Soundex search in LuceneQueries

Similar to the previous thread I would like to document the business logic in this thread to make the debugging and review easier:

Logic in the SQL statement:

case.  when pname.givenName is null then 0.
       when soundex(pname.givenName) = soundex(:n1) then 3.
       when soundex(pname.givenName) = soundex(:n2) then 2.
       when soundex(pname.givenName) = soundex(:n3) then 1.  else 0 . end. 
+ 

case. when pname.middleName is null then 0.
      when soundex(pname.middleName) = soundex(:n1) then 2.
      when soundex(pname.middleName) = soundex(:n2) then 3.
      when soundex(pname.middleName) = soundex(:n3) then 1.  else 0. end.
        + 
case. when pname.familyName is null then 0.
      when soundex(pname.familyName) = soundex(:n1) then 1.
      when soundex(pname.familyName) = soundex(:n2) then 2.
      when soundex(pname.familyName) = soundex(:n3) then 3.  else 0. end.
      +
case.  when pname.familyName2 is null then 0.
      when soundex(pname.familyName2) = soundex(:n1) then 1.
      when soundex(pname.familyName2) = soundex(:n2) then 2.
      when soundex(pname.familyName2) = soundex(:n3) then 3.  else 0. end.
 >= 5;

Logic 1: One variable (e. g. n1) matches multiple names so that count goes over 5. This happens with an expected match (n1 = givenName) and mutiple 1 and 2 add upp:

  • givenName=n1 and ((familyName= n1 and familyName2=n1) or middleName=n1)
  • middleName=n2 and (n2= familyName or familyName2=n2)
  • familyName=n3 and givenName=n3 and middleName=n3
  • familyName2=n3 and givenName=n3 and middleName=n3

Logic 2 There are two matches with a 3:

  • There exists two true returns in GivenName(N1), MiddleName(n2), FamilyName(N3), FamilyName2(N3)

Logic 3 There exist a match in the form of a 2 and 3 hit

  • givenName = n1 and familyName=n2
  • givenName = n1 and familyName=n3
  • familyName = n3 and middleName = n2
  • familyName2 = n3 and middleName = n2

Logic 4: There exist one almost correct attribute match worth of 2 points and three matches worth one point

  • givenName=n2, middleName=n3, familyName=n1, familyName2=n1
  • middleName=n3, givenName=n3, familyName=n1, familyName2=n1
  • familyName=n2, middleName=n1, givenName=n3, familyName2=n1
  • familyName2=n3, middleName=n1, givenName=n3, familyName=n1

Logic 5 - One match worth of 3 points and two matches worth of 1 point

  • givenName=n1, middleName=n3, (familyName=n1 or familyName2=n1)
  • middleName=n2, givenName=n3, (familyName=n1 or familyName2=n1)

Potential Approaches for a Lucene impelementation

Approach 1 - Point based solution Same Logic implementation in multiple SQL statements.

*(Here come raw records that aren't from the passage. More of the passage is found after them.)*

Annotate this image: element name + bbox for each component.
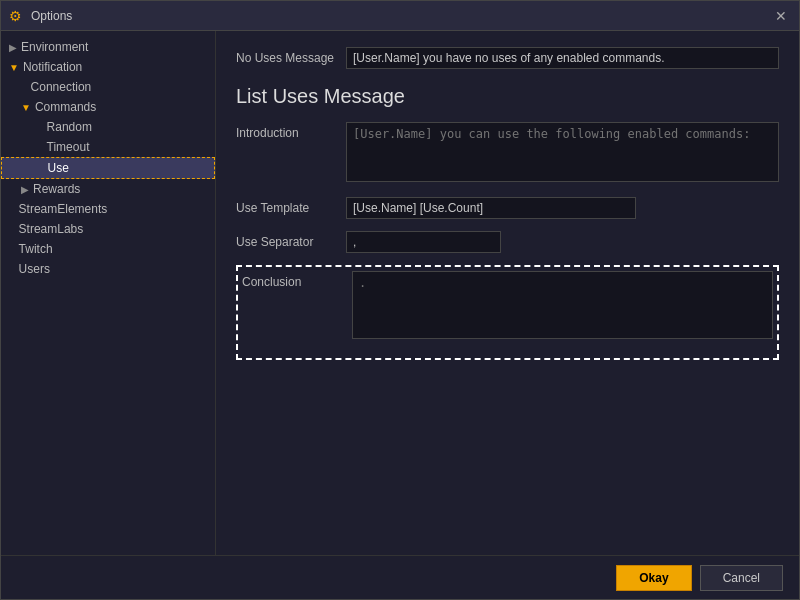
sidebar-item-commands[interactable]: ▼ Commands (1, 97, 215, 117)
sidebar-item-label: Use (48, 161, 69, 175)
sidebar-item-label: StreamElements (19, 202, 108, 216)
sidebar-item-label: Timeout (47, 140, 90, 154)
content-area: ▶ Environment ▼ Notification Connection … (1, 31, 799, 555)
no-uses-label: No Uses Message (236, 51, 346, 65)
conclusion-row: Conclusion (242, 271, 773, 342)
use-separator-label: Use Separator (236, 231, 346, 249)
conclusion-wrap (352, 271, 773, 342)
title-bar: ⚙ Options ✕ (1, 1, 799, 31)
sidebar-item-label: StreamLabs (19, 222, 84, 236)
arrow-icon (9, 224, 15, 235)
use-template-row: Use Template (236, 197, 779, 219)
sidebar-item-label: Environment (21, 40, 88, 54)
use-separator-row: Use Separator (236, 231, 779, 253)
arrow-icon: ▶ (21, 184, 29, 195)
arrow-icon: ▼ (21, 102, 31, 113)
cancel-button[interactable]: Cancel (700, 565, 783, 591)
section-title: List Uses Message (236, 85, 779, 108)
window-title: Options (31, 9, 771, 23)
conclusion-section: Conclusion (236, 265, 779, 360)
arrow-icon (21, 82, 27, 93)
sidebar-item-connection[interactable]: Connection (1, 77, 215, 97)
arrow-icon: ▶ (9, 42, 17, 53)
use-separator-input[interactable] (346, 231, 501, 253)
sidebar-item-timeout[interactable]: Timeout (1, 137, 215, 157)
sidebar-item-label: Rewards (33, 182, 80, 196)
introduction-label: Introduction (236, 122, 346, 140)
sidebar-item-label: Commands (35, 100, 96, 114)
sidebar-item-random[interactable]: Random (1, 117, 215, 137)
sidebar-item-streamelements[interactable]: StreamElements (1, 199, 215, 219)
close-button[interactable]: ✕ (771, 6, 791, 26)
arrow-icon (37, 122, 43, 133)
sidebar-item-label: Notification (23, 60, 82, 74)
bottom-bar: Okay Cancel (1, 555, 799, 599)
sidebar-item-streamlabs[interactable]: StreamLabs (1, 219, 215, 239)
arrow-icon (38, 163, 44, 174)
arrow-icon (9, 244, 15, 255)
arrow-icon (9, 204, 15, 215)
sidebar-item-label: Connection (31, 80, 92, 94)
arrow-icon (37, 142, 43, 153)
window-icon: ⚙ (9, 8, 25, 24)
use-template-label: Use Template (236, 197, 346, 215)
use-template-input[interactable] (346, 197, 636, 219)
sidebar-item-rewards[interactable]: ▶ Rewards (1, 179, 215, 199)
main-panel: No Uses Message List Uses Message Introd… (216, 31, 799, 555)
sidebar: ▶ Environment ▼ Notification Connection … (1, 31, 216, 555)
sidebar-item-label: Users (19, 262, 50, 276)
okay-button[interactable]: Okay (616, 565, 691, 591)
options-window: ⚙ Options ✕ ▶ Environment ▼ Notification… (0, 0, 800, 600)
conclusion-label: Conclusion (242, 271, 352, 289)
sidebar-item-label: Random (47, 120, 92, 134)
sidebar-item-use[interactable]: Use (1, 157, 215, 179)
no-uses-row: No Uses Message (236, 47, 779, 69)
sidebar-item-users[interactable]: Users (1, 259, 215, 279)
arrow-icon: ▼ (9, 62, 19, 73)
conclusion-textarea[interactable] (352, 271, 773, 339)
sidebar-item-twitch[interactable]: Twitch (1, 239, 215, 259)
sidebar-item-label: Twitch (19, 242, 53, 256)
sidebar-item-notification[interactable]: ▼ Notification (1, 57, 215, 77)
introduction-textarea[interactable] (346, 122, 779, 182)
no-uses-input[interactable] (346, 47, 779, 69)
arrow-icon (9, 264, 15, 275)
introduction-row: Introduction (236, 122, 779, 185)
introduction-wrap (346, 122, 779, 185)
sidebar-item-environment[interactable]: ▶ Environment (1, 37, 215, 57)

For each variable=attribute statement a function is implemented that returns the matched patiend_ids plus the assigned matching points (1,2,3). In the end, id total points are added up and a filter is applied. Disadvantage is that 12 SQL statements are executed.

HashMap<int, int> person_id_to_points;
person_id_to_points += select_familyName(n1, 1);
person_id_to_points += select_familyName(n2, 2);
match= filter_persons_id_with_more_5_points(person_id_to_points)

Approach 2 Each logic block is executed in a seperate function. A lot of “AND” blocks have to be added to the Lucene query. The advantage is that less SQL statements are executed but each SQL statement becomes a lot more complex.

List person_id;
person_id += get_persons_matching_one_attribute_multiple_times(n1,n2,n3,n4);
person_id += get_persons_matching_a_three_and_two(n1,n2,n3,n4);

Questions:

  1. Is there an error in my interpretation of the business logic?
  2. What approach would be the best?